# Evolver Loop 13 Analysis

## Issue: Submission failed with 'Overlapping trees in group 004'

Our local validation passed but Kaggle rejected. Need to investigate the N=4 case specifically.

In [None]:
import pandas as pd
import numpy as np
from decimal import Decimal, getcontext
from shapely.geometry import Polygon
from shapely import affinity
import warnings
warnings.filterwarnings('ignore')

getcontext().prec = 50  # Higher precision
SCALE = 10**18

print("Setup complete")

In [None]:
# Load the submission
df = pd.read_csv('/home/code/experiments/014_nfp_local_search/submission.csv')
print(f"Submission shape: {df.shape}")

# Extract N=4 trees
n4_trees = df[df['id'].str.startswith('004_')].copy()
print(f"\nN=4 trees:")
print(n4_trees)

In [None]:
# Tree shape vertices
TX = [0, 0.125, 0.0625, 0.2, 0.1, 0.35, 0.075, 0.075, -0.075, -0.075, -0.35, -0.1, -0.2, -0.0625, -0.125]
TY = [0.8, 0.5, 0.5, 0.25, 0.25, 0, 0, -0.2, -0.2, 0, 0, 0.25, 0.25, 0.5, 0.5]

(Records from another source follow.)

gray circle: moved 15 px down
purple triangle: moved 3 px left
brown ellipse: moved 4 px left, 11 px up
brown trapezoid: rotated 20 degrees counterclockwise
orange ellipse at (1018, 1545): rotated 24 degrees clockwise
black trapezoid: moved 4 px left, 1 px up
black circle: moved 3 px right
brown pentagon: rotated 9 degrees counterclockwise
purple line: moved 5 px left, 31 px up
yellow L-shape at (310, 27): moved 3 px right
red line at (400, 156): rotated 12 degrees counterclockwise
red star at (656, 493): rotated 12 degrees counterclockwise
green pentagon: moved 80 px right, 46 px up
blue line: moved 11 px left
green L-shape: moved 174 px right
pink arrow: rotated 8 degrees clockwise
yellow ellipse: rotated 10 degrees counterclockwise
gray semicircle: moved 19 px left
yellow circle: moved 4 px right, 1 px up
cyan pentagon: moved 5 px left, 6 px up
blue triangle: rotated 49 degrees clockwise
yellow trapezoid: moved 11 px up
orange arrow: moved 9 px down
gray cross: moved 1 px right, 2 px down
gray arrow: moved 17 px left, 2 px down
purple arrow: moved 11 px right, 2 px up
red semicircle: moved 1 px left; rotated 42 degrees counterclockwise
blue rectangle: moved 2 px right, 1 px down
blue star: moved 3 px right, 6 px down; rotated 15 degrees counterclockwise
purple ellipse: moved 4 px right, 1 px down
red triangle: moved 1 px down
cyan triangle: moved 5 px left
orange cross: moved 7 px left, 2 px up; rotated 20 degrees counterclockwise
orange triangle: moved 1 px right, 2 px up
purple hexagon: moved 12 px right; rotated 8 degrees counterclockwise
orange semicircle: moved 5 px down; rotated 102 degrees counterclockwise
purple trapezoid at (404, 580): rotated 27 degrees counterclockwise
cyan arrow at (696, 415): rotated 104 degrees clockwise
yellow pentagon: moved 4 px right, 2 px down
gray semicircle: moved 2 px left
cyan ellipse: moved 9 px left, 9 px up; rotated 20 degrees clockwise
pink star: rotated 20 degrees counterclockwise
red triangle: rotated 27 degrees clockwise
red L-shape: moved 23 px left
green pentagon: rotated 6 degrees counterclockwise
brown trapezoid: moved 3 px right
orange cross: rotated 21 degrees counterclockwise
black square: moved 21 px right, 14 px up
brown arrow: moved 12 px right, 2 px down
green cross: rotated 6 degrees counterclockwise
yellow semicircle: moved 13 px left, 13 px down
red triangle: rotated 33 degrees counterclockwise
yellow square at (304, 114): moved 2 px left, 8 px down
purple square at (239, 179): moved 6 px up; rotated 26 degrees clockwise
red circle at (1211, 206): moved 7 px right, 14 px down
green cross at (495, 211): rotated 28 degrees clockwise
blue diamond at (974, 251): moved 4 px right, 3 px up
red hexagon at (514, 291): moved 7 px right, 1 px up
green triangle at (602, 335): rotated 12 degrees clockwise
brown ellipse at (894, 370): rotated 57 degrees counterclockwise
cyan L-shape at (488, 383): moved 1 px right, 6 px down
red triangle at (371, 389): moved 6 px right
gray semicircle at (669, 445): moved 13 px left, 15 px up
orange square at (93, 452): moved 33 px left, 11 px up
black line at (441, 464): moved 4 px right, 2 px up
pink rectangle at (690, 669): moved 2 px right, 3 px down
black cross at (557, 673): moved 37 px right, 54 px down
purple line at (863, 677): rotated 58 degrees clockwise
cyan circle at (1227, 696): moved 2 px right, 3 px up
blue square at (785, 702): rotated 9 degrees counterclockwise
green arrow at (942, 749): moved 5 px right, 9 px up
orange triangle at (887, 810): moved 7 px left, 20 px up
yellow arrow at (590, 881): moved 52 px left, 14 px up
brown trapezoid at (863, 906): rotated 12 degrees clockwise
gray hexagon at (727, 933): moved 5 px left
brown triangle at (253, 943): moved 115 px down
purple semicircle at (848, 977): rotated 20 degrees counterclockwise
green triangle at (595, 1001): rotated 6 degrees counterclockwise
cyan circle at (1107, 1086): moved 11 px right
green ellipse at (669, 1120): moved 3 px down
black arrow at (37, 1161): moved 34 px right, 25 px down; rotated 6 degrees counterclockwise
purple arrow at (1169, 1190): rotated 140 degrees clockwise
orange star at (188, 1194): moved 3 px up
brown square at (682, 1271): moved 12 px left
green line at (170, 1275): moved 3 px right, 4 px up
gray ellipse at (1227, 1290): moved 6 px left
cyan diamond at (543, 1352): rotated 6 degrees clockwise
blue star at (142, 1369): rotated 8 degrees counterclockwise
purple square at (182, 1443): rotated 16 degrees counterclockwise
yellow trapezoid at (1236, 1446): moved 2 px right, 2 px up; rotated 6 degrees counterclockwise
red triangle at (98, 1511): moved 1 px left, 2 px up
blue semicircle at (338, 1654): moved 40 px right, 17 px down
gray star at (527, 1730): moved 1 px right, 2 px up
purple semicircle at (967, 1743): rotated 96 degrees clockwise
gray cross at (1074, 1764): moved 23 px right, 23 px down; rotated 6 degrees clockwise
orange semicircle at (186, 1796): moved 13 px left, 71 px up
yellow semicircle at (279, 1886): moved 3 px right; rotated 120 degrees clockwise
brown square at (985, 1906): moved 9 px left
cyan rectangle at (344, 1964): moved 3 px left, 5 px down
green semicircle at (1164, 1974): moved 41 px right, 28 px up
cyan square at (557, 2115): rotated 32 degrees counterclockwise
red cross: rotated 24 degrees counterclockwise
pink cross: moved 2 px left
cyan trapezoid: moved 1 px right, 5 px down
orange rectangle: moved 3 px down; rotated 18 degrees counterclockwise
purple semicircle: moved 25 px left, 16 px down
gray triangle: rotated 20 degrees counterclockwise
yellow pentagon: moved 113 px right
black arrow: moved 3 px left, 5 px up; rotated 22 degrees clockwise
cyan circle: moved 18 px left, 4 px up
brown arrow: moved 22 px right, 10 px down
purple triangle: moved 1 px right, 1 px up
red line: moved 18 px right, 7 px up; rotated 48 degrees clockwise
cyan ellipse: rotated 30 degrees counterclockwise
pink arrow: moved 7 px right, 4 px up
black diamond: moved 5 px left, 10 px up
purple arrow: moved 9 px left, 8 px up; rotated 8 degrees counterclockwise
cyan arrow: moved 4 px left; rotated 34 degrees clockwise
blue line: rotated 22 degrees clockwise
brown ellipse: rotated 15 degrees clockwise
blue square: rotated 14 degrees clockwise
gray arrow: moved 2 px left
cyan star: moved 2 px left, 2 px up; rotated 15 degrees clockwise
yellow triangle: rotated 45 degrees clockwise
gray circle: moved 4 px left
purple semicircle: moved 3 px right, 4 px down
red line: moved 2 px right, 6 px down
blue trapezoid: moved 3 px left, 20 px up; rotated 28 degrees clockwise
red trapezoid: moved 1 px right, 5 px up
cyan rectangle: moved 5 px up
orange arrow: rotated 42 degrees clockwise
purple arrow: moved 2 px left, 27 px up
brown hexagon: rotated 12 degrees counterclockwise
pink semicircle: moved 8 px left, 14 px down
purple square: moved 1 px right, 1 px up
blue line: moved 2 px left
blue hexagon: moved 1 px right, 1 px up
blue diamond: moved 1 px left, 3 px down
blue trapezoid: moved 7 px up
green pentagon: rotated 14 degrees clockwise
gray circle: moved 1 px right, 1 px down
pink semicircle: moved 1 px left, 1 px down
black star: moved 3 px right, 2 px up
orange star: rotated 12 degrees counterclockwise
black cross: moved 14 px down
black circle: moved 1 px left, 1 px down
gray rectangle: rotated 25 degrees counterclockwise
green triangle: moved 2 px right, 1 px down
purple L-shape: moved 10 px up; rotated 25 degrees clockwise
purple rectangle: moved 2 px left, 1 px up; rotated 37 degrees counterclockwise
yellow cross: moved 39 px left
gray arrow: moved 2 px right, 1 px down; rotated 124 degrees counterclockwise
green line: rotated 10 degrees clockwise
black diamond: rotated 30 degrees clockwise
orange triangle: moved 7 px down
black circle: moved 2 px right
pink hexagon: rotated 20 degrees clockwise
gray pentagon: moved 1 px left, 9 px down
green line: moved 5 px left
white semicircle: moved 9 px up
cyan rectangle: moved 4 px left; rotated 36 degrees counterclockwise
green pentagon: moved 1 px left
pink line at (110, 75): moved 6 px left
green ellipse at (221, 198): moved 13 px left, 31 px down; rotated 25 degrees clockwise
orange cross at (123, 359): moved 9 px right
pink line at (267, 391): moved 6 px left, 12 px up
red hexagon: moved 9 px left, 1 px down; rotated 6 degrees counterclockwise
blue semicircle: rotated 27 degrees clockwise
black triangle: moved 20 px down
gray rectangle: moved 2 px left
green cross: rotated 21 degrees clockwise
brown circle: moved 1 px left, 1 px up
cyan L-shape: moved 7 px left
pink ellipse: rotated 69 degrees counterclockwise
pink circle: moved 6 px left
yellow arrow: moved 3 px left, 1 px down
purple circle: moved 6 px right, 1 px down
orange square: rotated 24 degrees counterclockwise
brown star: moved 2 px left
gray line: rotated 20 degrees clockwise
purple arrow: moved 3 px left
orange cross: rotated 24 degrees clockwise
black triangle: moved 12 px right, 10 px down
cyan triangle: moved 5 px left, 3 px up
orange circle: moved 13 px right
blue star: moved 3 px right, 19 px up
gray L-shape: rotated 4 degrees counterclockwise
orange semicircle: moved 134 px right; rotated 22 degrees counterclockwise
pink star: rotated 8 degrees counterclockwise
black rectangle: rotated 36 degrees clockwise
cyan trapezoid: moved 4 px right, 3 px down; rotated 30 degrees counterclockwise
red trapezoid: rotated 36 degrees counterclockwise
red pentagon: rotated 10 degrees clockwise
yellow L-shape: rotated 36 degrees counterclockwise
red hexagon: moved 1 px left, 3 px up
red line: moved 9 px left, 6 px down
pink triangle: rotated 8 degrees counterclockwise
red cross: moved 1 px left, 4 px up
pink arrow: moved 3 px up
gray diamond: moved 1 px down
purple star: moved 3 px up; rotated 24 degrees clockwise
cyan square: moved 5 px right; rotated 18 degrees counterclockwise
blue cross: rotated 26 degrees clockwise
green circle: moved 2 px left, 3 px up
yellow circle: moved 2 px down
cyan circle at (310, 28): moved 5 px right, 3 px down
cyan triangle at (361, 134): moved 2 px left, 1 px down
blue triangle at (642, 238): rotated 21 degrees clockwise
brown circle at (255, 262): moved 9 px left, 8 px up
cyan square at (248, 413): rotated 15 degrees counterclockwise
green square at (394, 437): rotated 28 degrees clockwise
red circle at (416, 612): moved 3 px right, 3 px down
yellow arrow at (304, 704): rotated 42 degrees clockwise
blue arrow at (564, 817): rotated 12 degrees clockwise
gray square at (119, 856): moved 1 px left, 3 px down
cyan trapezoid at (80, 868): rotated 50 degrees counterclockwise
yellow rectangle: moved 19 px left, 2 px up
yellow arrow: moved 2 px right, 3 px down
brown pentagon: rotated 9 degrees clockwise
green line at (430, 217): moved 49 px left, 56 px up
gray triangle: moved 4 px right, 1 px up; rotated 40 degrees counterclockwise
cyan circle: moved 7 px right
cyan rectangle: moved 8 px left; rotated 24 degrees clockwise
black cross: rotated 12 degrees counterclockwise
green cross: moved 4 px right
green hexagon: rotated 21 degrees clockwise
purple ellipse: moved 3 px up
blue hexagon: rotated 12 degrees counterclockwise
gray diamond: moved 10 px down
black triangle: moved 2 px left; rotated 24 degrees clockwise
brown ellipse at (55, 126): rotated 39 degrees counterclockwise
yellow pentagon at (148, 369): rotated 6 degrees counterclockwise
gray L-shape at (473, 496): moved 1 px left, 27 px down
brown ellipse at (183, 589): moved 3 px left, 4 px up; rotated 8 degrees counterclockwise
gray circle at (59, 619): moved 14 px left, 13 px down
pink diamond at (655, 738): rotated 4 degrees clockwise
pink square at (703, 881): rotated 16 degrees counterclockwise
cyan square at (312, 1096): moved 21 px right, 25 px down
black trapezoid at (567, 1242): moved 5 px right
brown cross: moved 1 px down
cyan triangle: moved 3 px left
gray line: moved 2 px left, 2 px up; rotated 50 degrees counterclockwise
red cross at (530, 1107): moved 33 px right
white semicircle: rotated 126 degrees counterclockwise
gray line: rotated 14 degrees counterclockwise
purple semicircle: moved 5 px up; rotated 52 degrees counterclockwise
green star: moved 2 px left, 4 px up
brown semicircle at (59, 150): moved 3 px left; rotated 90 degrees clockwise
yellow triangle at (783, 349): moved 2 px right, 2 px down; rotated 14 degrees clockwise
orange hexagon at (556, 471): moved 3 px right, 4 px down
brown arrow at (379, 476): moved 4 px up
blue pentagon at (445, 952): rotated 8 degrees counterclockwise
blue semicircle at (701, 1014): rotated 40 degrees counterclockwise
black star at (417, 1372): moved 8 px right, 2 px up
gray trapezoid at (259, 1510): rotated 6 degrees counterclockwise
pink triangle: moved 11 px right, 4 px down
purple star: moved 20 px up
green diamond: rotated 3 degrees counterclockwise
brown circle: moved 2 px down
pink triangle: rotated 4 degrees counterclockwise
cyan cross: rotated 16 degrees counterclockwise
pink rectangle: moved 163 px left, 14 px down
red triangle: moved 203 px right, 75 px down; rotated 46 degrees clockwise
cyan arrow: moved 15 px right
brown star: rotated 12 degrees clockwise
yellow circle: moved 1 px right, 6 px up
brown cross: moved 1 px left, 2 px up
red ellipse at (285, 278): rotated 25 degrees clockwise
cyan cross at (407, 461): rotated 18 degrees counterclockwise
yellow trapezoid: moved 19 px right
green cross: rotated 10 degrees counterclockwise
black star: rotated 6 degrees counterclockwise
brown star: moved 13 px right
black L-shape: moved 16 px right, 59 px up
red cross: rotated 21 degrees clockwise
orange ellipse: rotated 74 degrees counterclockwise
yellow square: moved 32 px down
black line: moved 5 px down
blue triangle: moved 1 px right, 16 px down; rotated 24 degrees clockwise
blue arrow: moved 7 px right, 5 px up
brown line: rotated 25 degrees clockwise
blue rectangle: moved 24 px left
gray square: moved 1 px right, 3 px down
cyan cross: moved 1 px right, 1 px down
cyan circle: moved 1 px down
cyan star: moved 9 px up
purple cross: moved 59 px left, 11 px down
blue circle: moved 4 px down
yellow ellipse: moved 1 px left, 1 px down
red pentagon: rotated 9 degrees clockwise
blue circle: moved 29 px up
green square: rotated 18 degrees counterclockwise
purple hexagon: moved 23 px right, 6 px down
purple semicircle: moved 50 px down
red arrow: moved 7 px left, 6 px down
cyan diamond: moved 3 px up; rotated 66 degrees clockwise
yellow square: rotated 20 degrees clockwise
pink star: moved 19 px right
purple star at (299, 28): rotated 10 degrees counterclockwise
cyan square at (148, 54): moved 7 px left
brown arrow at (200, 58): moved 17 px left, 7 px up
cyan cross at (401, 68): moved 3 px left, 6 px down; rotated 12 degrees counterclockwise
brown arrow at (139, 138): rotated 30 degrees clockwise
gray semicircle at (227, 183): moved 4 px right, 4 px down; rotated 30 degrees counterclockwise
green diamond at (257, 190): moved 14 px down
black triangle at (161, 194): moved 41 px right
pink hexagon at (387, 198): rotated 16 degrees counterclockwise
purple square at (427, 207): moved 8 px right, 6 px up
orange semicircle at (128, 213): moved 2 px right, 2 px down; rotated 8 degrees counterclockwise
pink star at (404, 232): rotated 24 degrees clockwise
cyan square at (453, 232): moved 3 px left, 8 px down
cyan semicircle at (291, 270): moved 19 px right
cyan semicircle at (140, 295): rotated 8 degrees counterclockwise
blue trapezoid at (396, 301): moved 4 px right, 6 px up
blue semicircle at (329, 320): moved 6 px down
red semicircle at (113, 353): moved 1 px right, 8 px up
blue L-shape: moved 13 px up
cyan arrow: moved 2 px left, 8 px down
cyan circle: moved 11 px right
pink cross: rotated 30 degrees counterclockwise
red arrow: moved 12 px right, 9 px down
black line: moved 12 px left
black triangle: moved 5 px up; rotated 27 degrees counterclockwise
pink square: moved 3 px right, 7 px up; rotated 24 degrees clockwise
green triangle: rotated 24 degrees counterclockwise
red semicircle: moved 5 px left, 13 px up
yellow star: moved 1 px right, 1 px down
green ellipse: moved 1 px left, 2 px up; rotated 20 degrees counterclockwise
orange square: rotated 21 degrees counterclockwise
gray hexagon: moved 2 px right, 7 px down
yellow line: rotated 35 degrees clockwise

def create_tree_high_precision(x, y, angle):
    """Create tree polygon with integer coordinates (scaled by 1e18)"""
    x = Decimal(str(x).replace('s', ''))
    y = Decimal(str(y).replace('s', ''))
    angle = Decimal(str(angle).replace('s', ''))
    
    # Convert angle to radians
    import math
    angle_rad = float(angle) * math.pi / 180
    cos_a = Decimal(str(math.cos(angle_rad)))
    sin_a = Decimal(str(math.sin(angle_rad)))
    
    # Rotate and translate vertices
    vertices = []
    for tx, ty in zip(TX, TY):
        tx_d = Decimal(str(tx))
        ty_d = Decimal(str(ty))
        # Rotate
        rx = tx_d * cos_a - ty_d * sin_a
        ry = tx_d * sin_a + ty_d * cos_a
        # Translate
        px = rx + x
        py = ry + y
        # Scale to integer
        vertices.append((int(px * SCALE), int(py * SCALE)))
    
    return Polygon(vertices)

print("High precision tree function defined")

In [None]:
# Create polygons for N=4
polygons = []
for _, row in n4_trees.iterrows():
    poly = create_tree_high_precision(row['x'], row['y'], row['deg'])
    polygons.append(poly)
    print(f"Tree {row['id']}: area={poly.area / (SCALE**2):.6f}")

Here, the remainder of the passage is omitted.